TASK REQUIREMENTS ▸ Which of the lines below hold the word "Plemena"? Pull each of them out.

INFORMATION GIVEN ▸

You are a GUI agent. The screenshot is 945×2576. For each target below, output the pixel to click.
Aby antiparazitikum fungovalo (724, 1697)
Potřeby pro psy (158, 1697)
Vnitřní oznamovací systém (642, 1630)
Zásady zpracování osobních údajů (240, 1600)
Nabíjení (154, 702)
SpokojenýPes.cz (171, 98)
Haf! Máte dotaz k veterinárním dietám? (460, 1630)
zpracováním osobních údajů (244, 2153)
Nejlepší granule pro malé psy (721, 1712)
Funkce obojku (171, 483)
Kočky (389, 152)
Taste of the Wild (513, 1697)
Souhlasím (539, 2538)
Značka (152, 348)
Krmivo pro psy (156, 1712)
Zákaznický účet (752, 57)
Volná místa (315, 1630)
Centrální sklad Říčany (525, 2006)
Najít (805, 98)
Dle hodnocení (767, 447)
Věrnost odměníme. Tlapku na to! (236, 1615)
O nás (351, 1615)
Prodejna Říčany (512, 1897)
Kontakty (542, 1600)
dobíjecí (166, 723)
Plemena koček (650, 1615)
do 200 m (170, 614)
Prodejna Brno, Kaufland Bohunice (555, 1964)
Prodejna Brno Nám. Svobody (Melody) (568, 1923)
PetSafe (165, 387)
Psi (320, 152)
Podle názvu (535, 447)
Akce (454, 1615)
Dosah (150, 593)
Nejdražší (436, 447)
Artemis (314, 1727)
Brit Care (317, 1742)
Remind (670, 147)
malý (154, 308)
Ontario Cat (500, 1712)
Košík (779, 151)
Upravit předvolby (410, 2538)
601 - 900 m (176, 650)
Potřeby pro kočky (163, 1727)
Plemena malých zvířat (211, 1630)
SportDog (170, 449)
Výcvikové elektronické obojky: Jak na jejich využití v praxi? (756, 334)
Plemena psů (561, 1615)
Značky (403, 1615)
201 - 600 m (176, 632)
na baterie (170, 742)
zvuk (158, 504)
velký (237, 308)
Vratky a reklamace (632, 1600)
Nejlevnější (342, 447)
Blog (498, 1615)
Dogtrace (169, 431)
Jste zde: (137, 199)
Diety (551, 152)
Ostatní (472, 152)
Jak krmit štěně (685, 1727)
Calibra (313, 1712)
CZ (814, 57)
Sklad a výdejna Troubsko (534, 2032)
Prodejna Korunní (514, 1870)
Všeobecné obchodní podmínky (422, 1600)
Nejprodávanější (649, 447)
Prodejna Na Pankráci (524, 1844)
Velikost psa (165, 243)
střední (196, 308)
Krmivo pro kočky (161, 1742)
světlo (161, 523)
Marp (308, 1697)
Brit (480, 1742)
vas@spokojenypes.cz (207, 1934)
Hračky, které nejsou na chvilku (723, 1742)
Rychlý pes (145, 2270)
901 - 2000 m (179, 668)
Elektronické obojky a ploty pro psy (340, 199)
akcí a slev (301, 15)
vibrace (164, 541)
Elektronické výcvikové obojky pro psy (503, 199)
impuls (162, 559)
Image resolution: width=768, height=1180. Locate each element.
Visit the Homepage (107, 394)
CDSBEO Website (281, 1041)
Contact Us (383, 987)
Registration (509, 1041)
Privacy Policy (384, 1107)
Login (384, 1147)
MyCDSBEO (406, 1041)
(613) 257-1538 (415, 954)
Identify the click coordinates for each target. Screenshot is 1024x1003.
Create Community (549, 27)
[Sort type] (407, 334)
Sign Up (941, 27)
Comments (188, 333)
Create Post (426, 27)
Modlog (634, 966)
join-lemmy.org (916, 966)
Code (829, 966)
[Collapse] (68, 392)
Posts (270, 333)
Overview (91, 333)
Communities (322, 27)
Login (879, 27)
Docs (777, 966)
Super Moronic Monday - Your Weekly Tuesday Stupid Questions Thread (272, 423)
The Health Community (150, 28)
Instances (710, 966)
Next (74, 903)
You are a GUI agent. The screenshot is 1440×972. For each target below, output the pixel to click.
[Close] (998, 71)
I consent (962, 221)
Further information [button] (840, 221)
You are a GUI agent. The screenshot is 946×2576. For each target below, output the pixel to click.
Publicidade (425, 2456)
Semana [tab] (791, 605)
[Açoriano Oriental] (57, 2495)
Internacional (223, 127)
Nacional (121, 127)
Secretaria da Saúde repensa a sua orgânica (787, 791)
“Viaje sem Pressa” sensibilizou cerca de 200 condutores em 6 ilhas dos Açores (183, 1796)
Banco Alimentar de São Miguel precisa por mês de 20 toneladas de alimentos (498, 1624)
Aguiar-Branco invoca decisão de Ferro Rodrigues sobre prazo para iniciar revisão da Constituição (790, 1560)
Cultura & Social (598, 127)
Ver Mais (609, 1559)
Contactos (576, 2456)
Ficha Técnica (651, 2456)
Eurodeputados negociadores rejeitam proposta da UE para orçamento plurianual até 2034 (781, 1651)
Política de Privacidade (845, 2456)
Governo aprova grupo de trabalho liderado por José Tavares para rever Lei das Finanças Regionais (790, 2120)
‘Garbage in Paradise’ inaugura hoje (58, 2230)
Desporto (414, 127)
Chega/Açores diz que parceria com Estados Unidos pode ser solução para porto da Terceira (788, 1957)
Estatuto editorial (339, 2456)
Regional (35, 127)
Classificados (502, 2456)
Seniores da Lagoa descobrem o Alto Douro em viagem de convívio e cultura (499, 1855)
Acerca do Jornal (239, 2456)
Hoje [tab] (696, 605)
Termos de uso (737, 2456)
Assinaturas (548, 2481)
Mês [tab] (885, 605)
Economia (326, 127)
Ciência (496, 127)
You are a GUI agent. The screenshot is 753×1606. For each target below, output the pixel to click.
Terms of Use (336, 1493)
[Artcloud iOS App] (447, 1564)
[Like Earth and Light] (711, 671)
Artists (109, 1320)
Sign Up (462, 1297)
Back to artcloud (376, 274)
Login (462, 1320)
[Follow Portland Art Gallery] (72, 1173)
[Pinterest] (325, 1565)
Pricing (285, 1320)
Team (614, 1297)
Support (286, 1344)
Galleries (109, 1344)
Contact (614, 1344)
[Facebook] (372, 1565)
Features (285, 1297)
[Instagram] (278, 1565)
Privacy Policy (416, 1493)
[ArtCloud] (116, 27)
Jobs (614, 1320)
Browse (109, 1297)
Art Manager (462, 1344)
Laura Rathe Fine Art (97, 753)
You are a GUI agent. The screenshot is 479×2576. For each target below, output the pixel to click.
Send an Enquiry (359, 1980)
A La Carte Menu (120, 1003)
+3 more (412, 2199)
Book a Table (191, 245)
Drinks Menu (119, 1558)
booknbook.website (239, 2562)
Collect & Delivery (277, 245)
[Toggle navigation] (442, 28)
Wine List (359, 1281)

EXPECTED ANSWER ▸
Plemena koček (650, 1615)
Plemena malých zvířat (211, 1630)
Plemena psů (561, 1615)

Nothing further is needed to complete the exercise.